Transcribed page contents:
────────
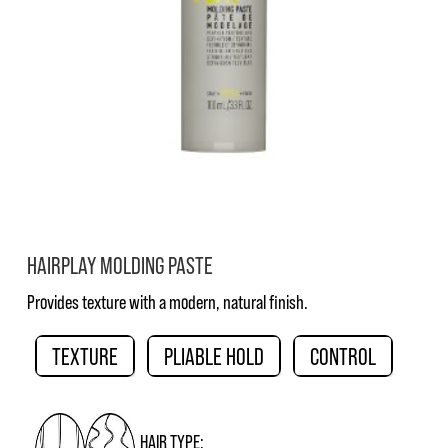
HAIRPLAY MOLDING PASTE
Provides texture with a modern, natural finish.
TEXTURE
PLIABLE HOLD
CONTROL
HAIR TYPE:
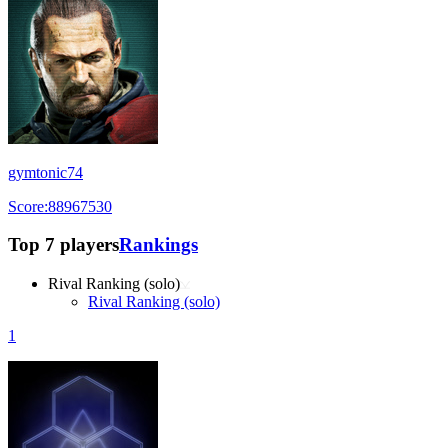
gymtonic74
Score:88967530
Top 7 players
Rankings
Rival Ranking (solo)
Rival Ranking (solo)
1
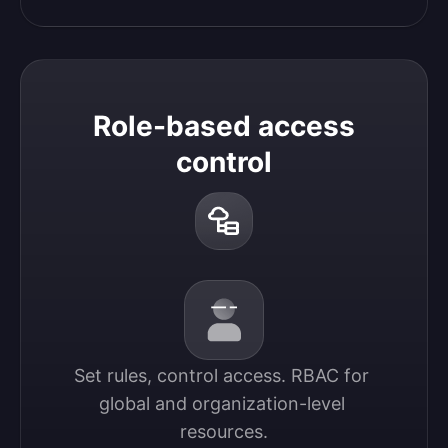
Role-based access
control
Set rules, control access. RBAC for 
global and organization-level 
resources.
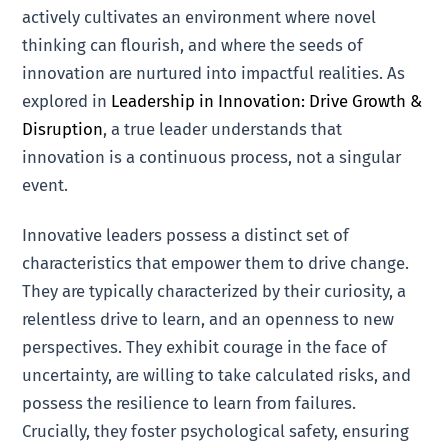
actively cultivates an environment where novel
thinking can flourish, and where the seeds of
innovation are nurtured into impactful realities. As
explored in
Leadership in Innovation: Drive Growth &
Disruption
, a true leader understands that
innovation is a continuous process, not a singular
event.
Innovative leaders possess a distinct set of
characteristics that empower them to drive change.
They are typically characterized by their curiosity, a
relentless drive to learn, and an openness to new
perspectives. They exhibit courage in the face of
uncertainty, are willing to take calculated risks, and
possess the resilience to learn from failures.
Crucially, they foster psychological safety, ensuring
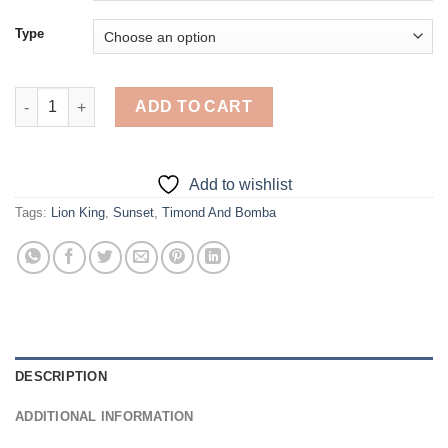
Type
Lion King Timon And Pumbaa At Sunset - Diamond Painting qua
ADD TO CART
Add to wishlist
Tags:
Lion King
,
Sunset
,
Timond And Bomba
DESCRIPTION
ADDITIONAL INFORMATION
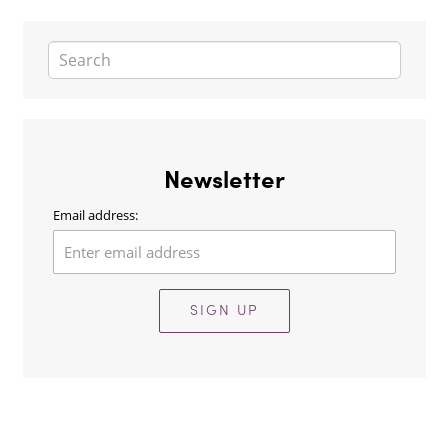
Newsletter
Email address:
SIGN UP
────────
* Aim of the task *
An exact restatement of the entries above is needed; no picture may appear in it.

* Result for this task *
HAIRPLAY MOLDING PASTE
Provides texture with a modern, natural finish.
TEXTURE
PLIABLE HOLD
CONTROL
HAIR TYPE:
gymtonic74
Score:88967530
Top 7 players
Rankings
Rival Ranking (solo)
Rival Ranking (solo)
1
Role-based access
control
Set rules, control access. RBAC for 
global and organization-level 
resources.
actively cultivates an environment where novel
thinking can flourish, and where the seeds of
innovation are nurtured into impactful realities. As
explored in
Leadership in Innovation: Drive Growth &
Disruption
, a true leader understands that
innovation is a continuous process, not a singular
event.
Innovative leaders possess a distinct set of
characteristics that empower them to drive change.
They are typically characterized by their curiosity, a
relentless drive to learn, and an openness to new
perspectives. They exhibit courage in the face of
uncertainty, are willing to take calculated risks, and
possess the resilience to learn from failures.
Crucially, they foster psychological safety, ensuring
Type
Lion King Timon And Pumbaa At Sunset - Diamond Painting qua
ADD TO CART
Add to wishlist
Tags:
Lion King
,
Sunset
,
Timond And Bomba
DESCRIPTION
ADDITIONAL INFORMATION
Newsletter
Email address:
SIGN UP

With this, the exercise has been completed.